The course of true love (or any love, for that matter) never did run smooth.
It is June, the month traditionally associated with weddings. ♡ And weddings are traditionally associated with love. ♡♡ Unfortunately, loving someone isn’t always easy—especially when we don’t understand them. For many of you, loving the introverts in your life (be they spouse, child or parent) is such a struggle, so I am offering the following suggestions in the hopes they will make you, and your introvert, happier:
- Don’t try to “fix” us Because there is nothing wrong with us in the first place. You may mean well when you try to “draw us out of our shell” but it usually makes us feel both uncomfortable and misunderstood. Yes, we need our more outgoing friends to nudge us out of our comfort zone from time to time, but if you really love us you will recognize how difficult social interaction can be for us. Instead of expecting us to change, celebrate those times when we succeed in being more extroverted. With you cheering for us, we might discover it isn’t as hard as we thought.
- Don’t interrupt If we are in the middle of a task, or reading a book, or doing anything that requires focused thought, please, please DO NOT interrupt us to tell a funny story. (Ever.) If you need to tell us something important, let us know you need to talk and then give us time to finish our current thought or sentence before giving you our attention.

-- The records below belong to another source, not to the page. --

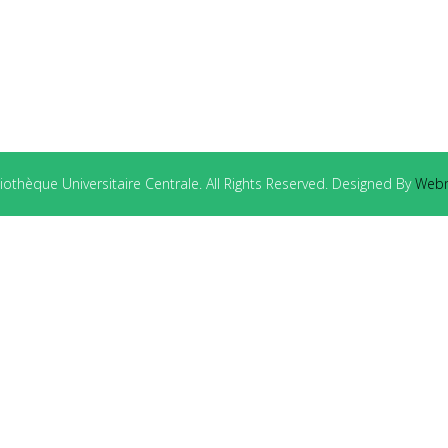
othèque Universitaire Centrale. All Rights Reserved. Designed By
Webm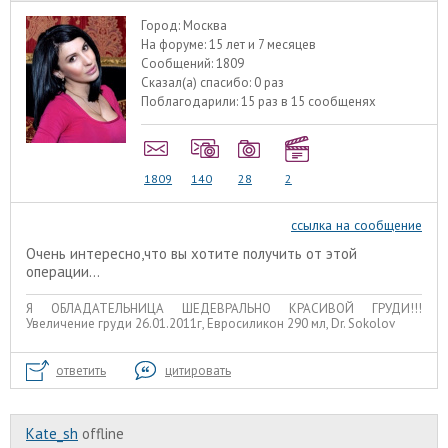
Город:
Москва
На форуме:
15 лет и 7 месяцев
Сообщений:
1809
Сказал(а) спасибо:
0 раз
Поблагодарили:
15 раз в 15 сообщенях
1809
140
28
2
ссылка на сообщение
Очень интересно,что вы хотите получить от этой
операции...
Я ОБЛАДАТЕЛЬНИЦА ШЕДЕВРАЛЬНО КРАСИВОЙ ГРУДИ!!!
Увеличение груди 26.01.2011г, Евросиликон 290 мл, Dr. Sokolov
ответить
цитировать
Kate_sh
offline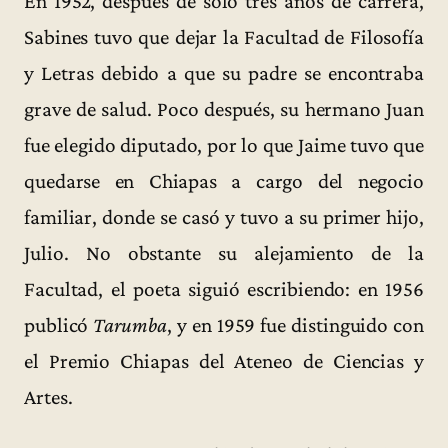
En 1952, después de sólo tres años de carrera,
Sabines tuvo que dejar la Facultad de Filosofía
y Letras debido a que su padre se encontraba
grave de salud. Poco después, su hermano Juan
fue elegido diputado, por lo que Jaime tuvo que
quedarse en Chiapas a cargo del negocio
familiar, donde se casó y tuvo a su primer hijo,
Julio. No obstante su alejamiento de la
Facultad, el poeta siguió escribiendo: en 1956
publicó
Tarumba
, y en 1959 fue distinguido con
el Premio Chiapas del Ateneo de Ciencias y
Artes.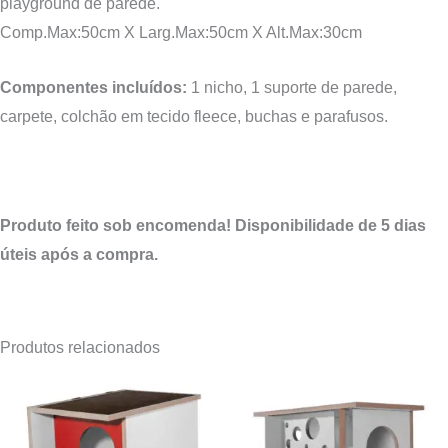
playground de parede.
Comp.Max:50cm X Larg.Max:50cm X Alt.Max:30cm
Componentes incluídos:
1 nicho, 1 suporte de parede,
carpete, colchão em tecido fleece, buchas e parafusos.
Produto feito sob encomenda! Disponibilidade de 5 dias
úteis após a compra.
Produtos relacionados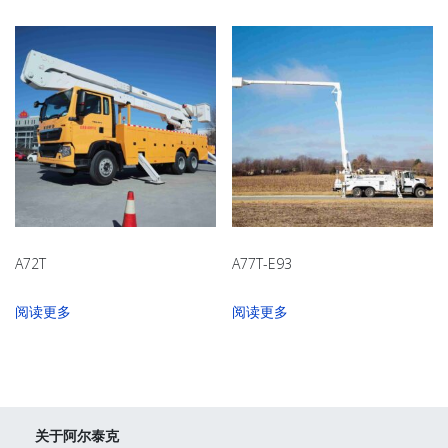
A72T
A77T-E93
阅读更多
阅读更多
关于阿尔泰克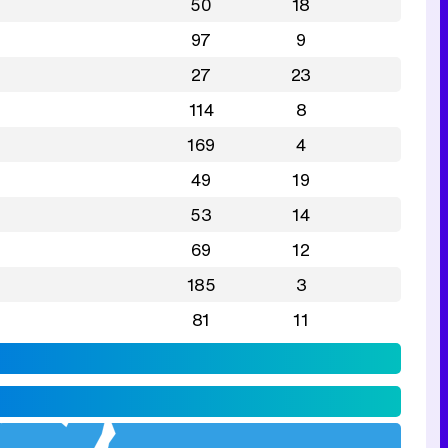
50
18
97
9
27
23
114
8
169
4
49
19
53
14
69
12
185
3
81
11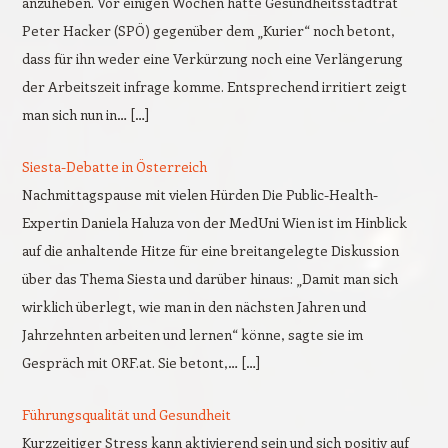
anzuheben. Vor einigen Wochen hatte Gesundheitsstadtrat
Peter Hacker (SPÖ) gegenüber dem „Kurier“ noch betont,
dass für ihn weder eine Verkürzung noch eine Verlängerung
der Arbeitszeit infrage komme. Entsprechend irritiert zeigt
man sich nun in… […]
Siesta-Debatte in Österreich
Nachmittagspause mit vielen Hürden Die Public-Health-
Expertin Daniela Haluza von der MedUni Wien ist im Hinblick
auf die anhaltende Hitze für eine breitangelegte Diskussion
über das Thema Siesta und darüber hinaus: „Damit man sich
wirklich überlegt, wie man in den nächsten Jahren und
Jahrzehnten arbeiten und lernen“ könne, sagte sie im
Gespräch mit ORF.at. Sie betont,… […]
Führungsqualität und Gesundheit
Kurzzeitiger Stress kann aktivierend sein und sich positiv auf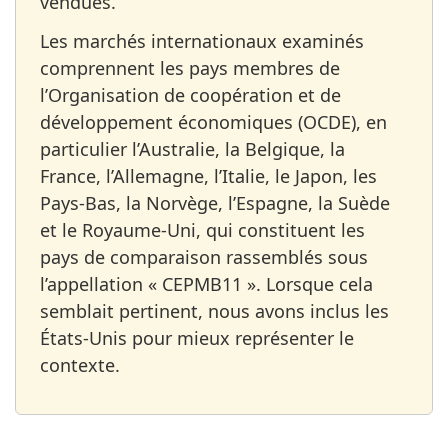
vendues.
Les marchés internationaux examinés
comprennent les pays membres de
l’Organisation de coopération et de
développement économiques (OCDE), en
particulier l’Australie, la Belgique, la
France, l’Allemagne, l’Italie, le Japon, les
Pays-Bas, la Norvège, l’Espagne, la Suède
et le Royaume-Uni, qui constituent les
pays de comparaison rassemblés sous
l’appellation « CEPMB11 ». Lorsque cela
semblait pertinent, nous avons inclus les
États-Unis pour mieux représenter le
contexte.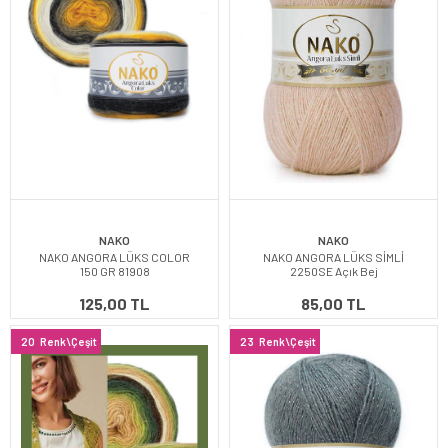
NAKO
NAKO
NAKO ANGORA LÜKS COLOR
NAKO ANGORA LÜKS SİMLİ
150 GR 81908
2250SE Açık Bej
125,00 TL
85,00 TL
20
Renk\Çeşit
23
Renk\Çeşit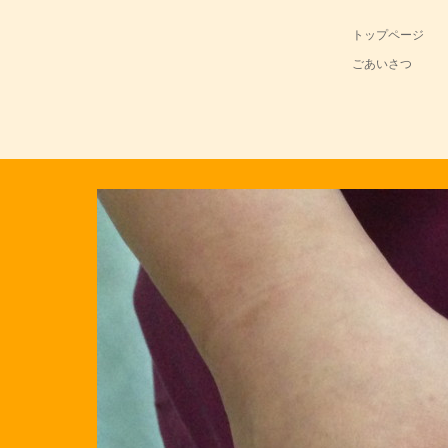
トップページ
ごあいさつ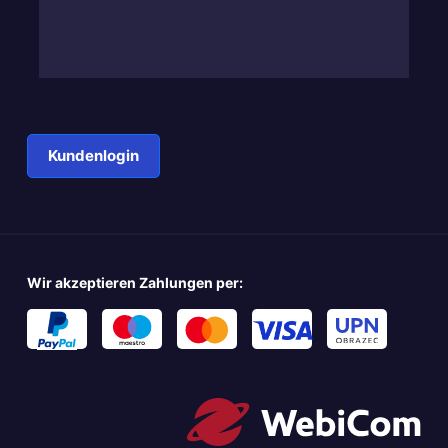
Kundenlogin
Wir akzeptieren Zahlungen per: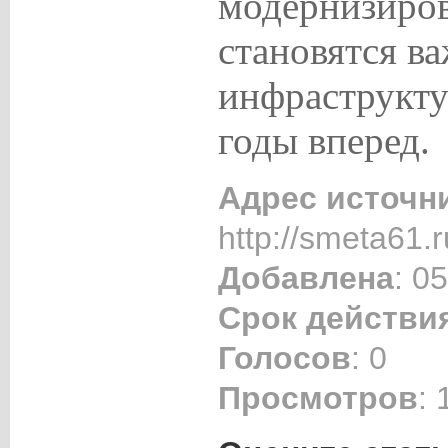
модернизиров
становятся в
инфраструкту
годы вперед.
Адрес источн
http://smeta61.r
Добавлена
: 0
Срок действи
Голосов
: 0
Просмотров
: 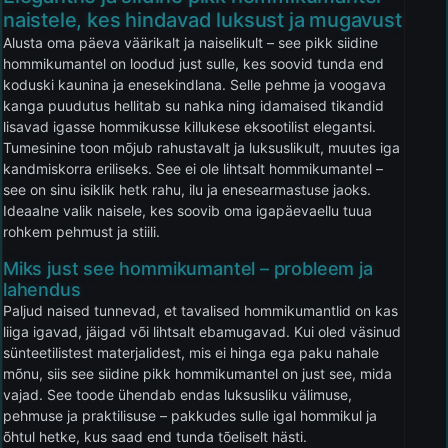
naistele, kes hindavad luksust ja mugavust
Alusta oma päeva väärikalt ja naiselikult – see pikk siidine
hommikumantel on loodud just sulle, kes soovid tunda end
koduski kaunina ja enesekindlana. Selle pehme ja voogava
kanga puudutus hellitab su nahka ning idamaised tikandid
lisavad igasse hommikusse killukese eksootilist elegantsi.
Tumesinine toon mõjub rahustavalt ja luksuslikult, muutes iga
kandmiskorra eriliseks. See ei ole lihtsalt hommikumantel –
see on sinu isiklik hetk rahu, ilu ja enesearmastuse jaoks.
Ideaalne valik naisele, kes soovib oma igapäevaellu tuua
rohkem pehmust ja stiili.
Miks just see hommikumantel – probleem ja
lahendus
Paljud naised tunnevad, et tavalised hommikumantlid on kas
liiga igavad, jäigad või lihtsalt ebamugavad. Kui oled väsinud
sünteetilistest materjalidest, mis ei hinga ega paku nahale
mõnu, siis see siidine pikk hommikumantel on just see, mida
vajad. See toode ühendab endas luksusliku välimuse,
pehmuse ja praktilisuse – pakkudes sulle igal hommikul ja
õhtul hetke, kus saad end tunda tõeliselt hästi.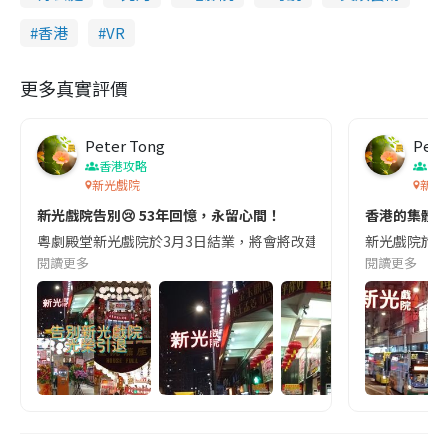
香港
VR
更多真實評價
Peter Tong
Pete
香港攻略
香
新光戲院
新光
新光戲院告別😢 53年回憶，永留心間！
香港的集體回
粵劇殿堂新光戲院於3月3日結業，將會將改建為教堂和社區會堂，本人
新光戲院於1
閱讀更多
閱讀更多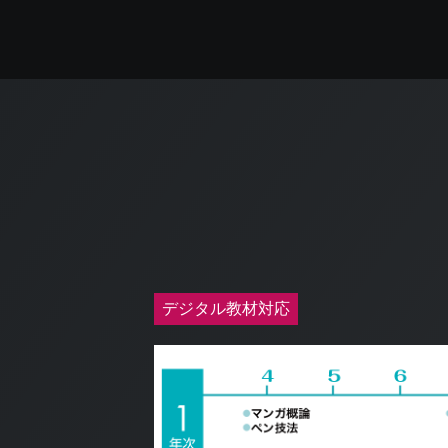
デジタル教材対応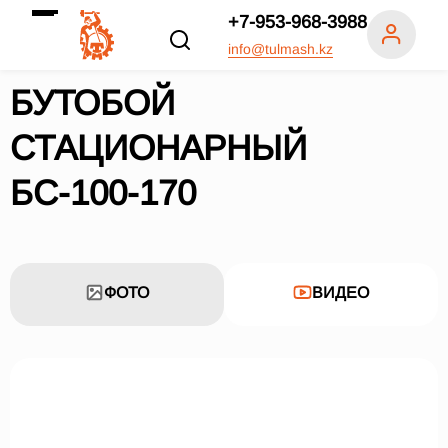
+7-953-968-3988
info@tulmash.kz
БУТОБОЙ
СТАЦИОНАРНЫЙ
БС-100-170
ФОТО
ВИДЕО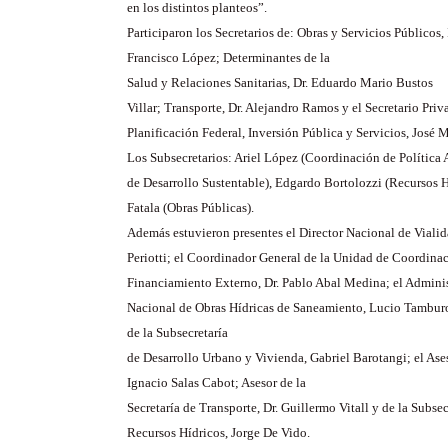
en los distintos planteos”.
Participaron los Secretarios de: Obras y Servicios Públicos, 
Francisco López; Determinantes de la
Salud y Relaciones Sanitarias, Dr. Eduardo Mario Bustos
Villar; Transporte, Dr. Alejandro Ramos y el Secretario Pri
Planificación Federal, Inversión Pública y Servicios, José M
Los Subsecretarios: Ariel López (Coordinación de Política 
de Desarrollo Sustentable), Edgardo Bortolozzi (Recursos H
Fatala (Obras Públicas).
Además estuvieron presentes el Director Nacional de Vialid
Periotti; el Coordinador General de la Unidad de Coordina
Financiamiento Externo, Dr. Pablo Abal Medina; el Adminis
Nacional de Obras Hídricas de Saneamiento, Lucio Tamburo
de la Subsecretaría
de Desarrollo Urbano y Vivienda, Gabriel Barotangi; el Ase
Ignacio Salas Cabot; Asesor de la
Secretaría de Transporte, Dr. Guillermo Vitall y de la Subsec
Recursos Hídricos, Jorge De Vido.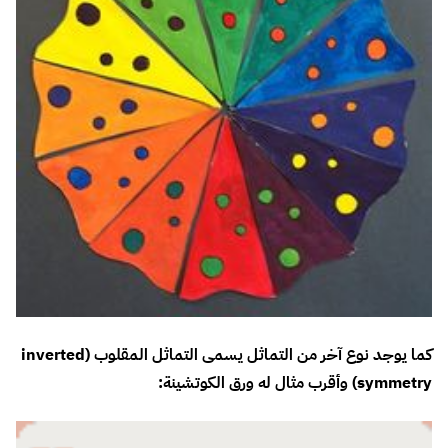
كما يوجد نوع آخر من التماثل يسمى التماثل المقلوب (inverted
symmetry) وأقرب مثال له ورق الكوتشينة: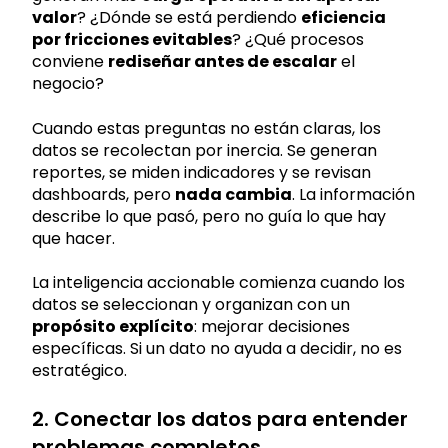
valor
? ¿Dónde se está perdiendo
eficiencia
por fricciones evitables
? ¿Qué procesos
conviene
rediseñar antes de escalar
el
negocio?
Cuando estas preguntas no están claras, los
datos se recolectan por inercia. Se generan
reportes, se miden indicadores y se revisan
dashboards, pero
nada cambia
. La información
describe lo que pasó, pero no guía lo que hay
que hacer.
La inteligencia accionable comienza cuando los
datos se seleccionan y organizan con un
propósito explícito
: mejorar decisiones
específicas. Si un dato no ayuda a decidir, no es
estratégico.
2. Conectar los datos para entender
problemas completos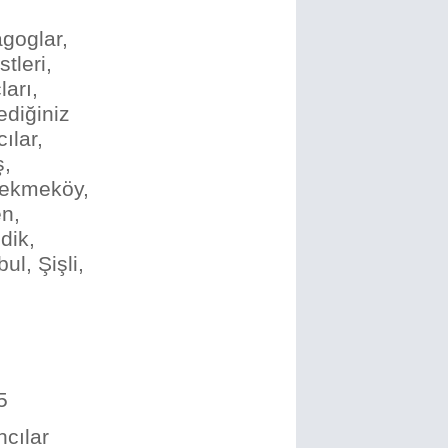
agoglar,
stleri,
arı,
ediğiniz
ılar,
ş,
Çekmeköy,
n,
dik,
ul, Şişli,
5
cılar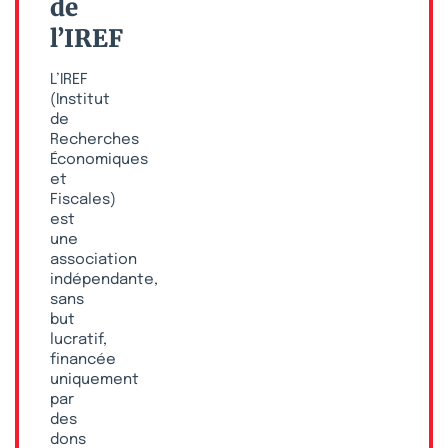
de
l’IREF
L’IREF
(Institut
de
Recherches
Économiques
et
Fiscales)
est
une
association
indépendante,
sans
but
lucratif,
financée
uniquement
par
des
dons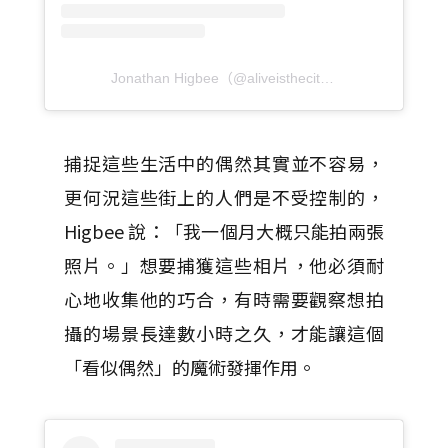
Jonathan Higbee（@aliveisthecity）分享的貼文
於
P
捕捉這些生活中的偶然其實並不容易，
更何況這些街上的人們是不受控制的，
Higbee 說：「我一個月大概只能拍兩張
照片。」想要捕獲這些相片，他必須耐
心地收集他的巧合，有時需要觀察想拍
攝的場景長達數小時之久，才能讓這個
「看似偶然」的魔術發揮作用。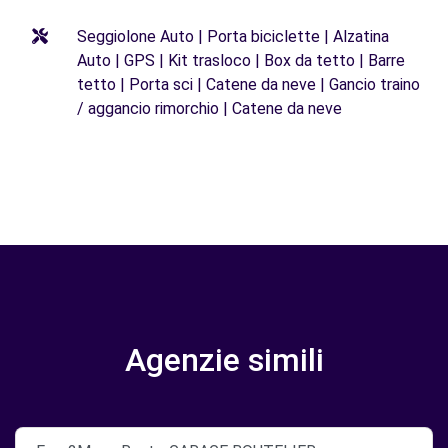
Seggiolone Auto | Porta biciclette | Alzatina
Auto | GPS | Kit trasloco | Box da tetto | Barre
tetto | Porta sci | Catene da neve | Gancio traino
/ aggancio rimorchio | Catene da neve
Agenzie simili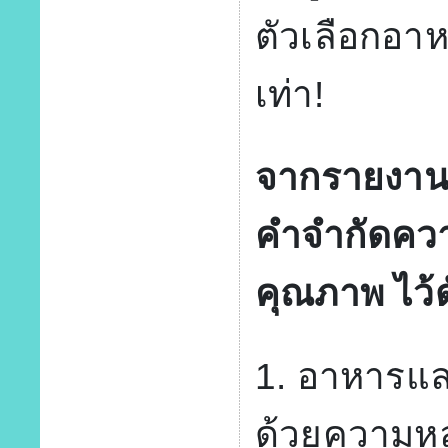
ตัวเลือกอาหา
เท่า!
จากรายงาน
คำจำกัดความ
คุณภาพ ไว้ดั
1. อาหารและเ
ด้วยความห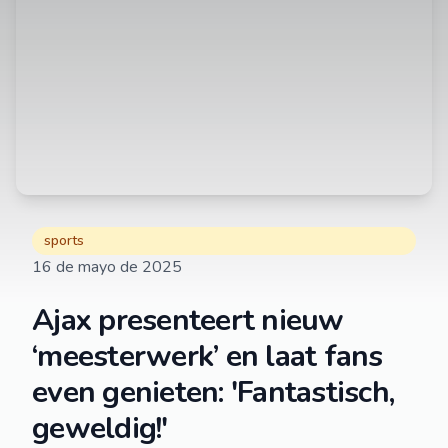
sports
16 de mayo de 2025
Ajax presenteert nieuw
‘meesterwerk’ en laat fans
even genieten: 'Fantastisch,
geweldig!'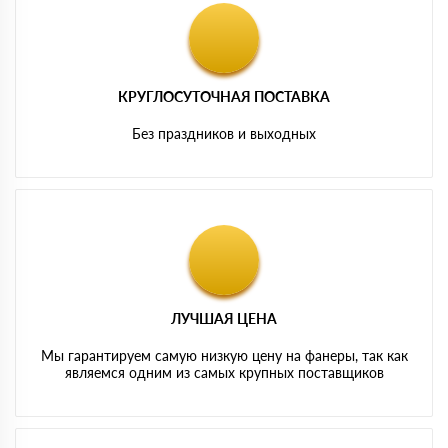
КРУГЛОСУТОЧНАЯ ПОСТАВКА
Без праздников и выходных
ЛУЧШАЯ ЦЕНА
Мы гарантируем самую низкую цену на фанеры, так как
являемся одним из самых крупных поставщиков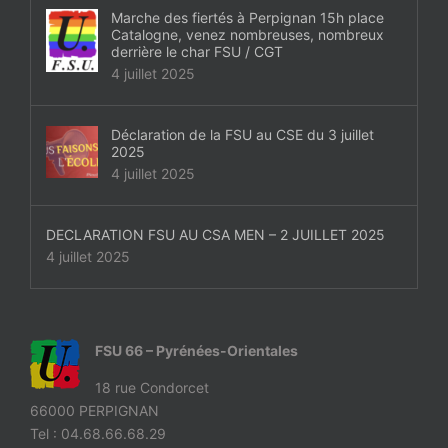
Marche des fiertés à Perpignan 15h place
Catalogne, venez nombreuses, nombreux
derrière le char FSU / CGT
4 juillet 2025
Déclaration de la FSU au CSE du 3 juillet
2025
4 juillet 2025
DECLARATION FSU AU CSA MEN – 2 JUILLET 2025
4 juillet 2025
FSU 66 – Pyrénées-Orientales
18 rue Condorcet
66000 PERPIGNAN
Tel : 04.68.66.68.29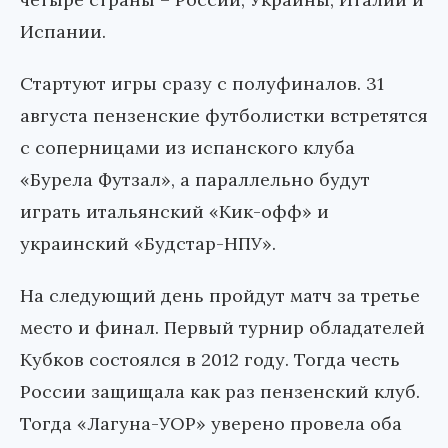
Испании.
Стартуют игры сразу с полуфиналов. 31
августа пензенские футболистки встретятся
с соперницами из испанского клуба
«Бурела Футзал», а параллельно будут
играть итальянский «Кик-офф» и
украинский «Будстар-НПУ».
На следующий день пройдут матч за третье
место и финал. Первый турнир обладателей
Кубков состоялся в 2012 году. Тогда честь
России защищала как раз пензенский клуб.
Тогда «Лагуна-УОР» уверено провела оба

- 5-minute warnings Have you ever asked us a sudden question and gotten a look of befuddlement and an incoherent mumble? That is because our brains like to do one—and only one—thing at a time. If you want us to switch tasks, or topics, please give us some warning so we can finish our current thought and give our brains time to reorient to the new topic. (We hate those befuddled mumbles too. Five-minute warnings help us sound like the intelligent and insightful people we really are.)
- Guard our solitude Being with people drains our energy. When we get home after a day at work, remember that we have just expended eight hours of “people energy.” Some days we feel like this:If you sense our energy reserves are low, do what you can to give us time to recharge. (Such as keep the kids out of our hair for an hour or two, or decline a last-minute invitation.) This is how you show us that you’ve got our back.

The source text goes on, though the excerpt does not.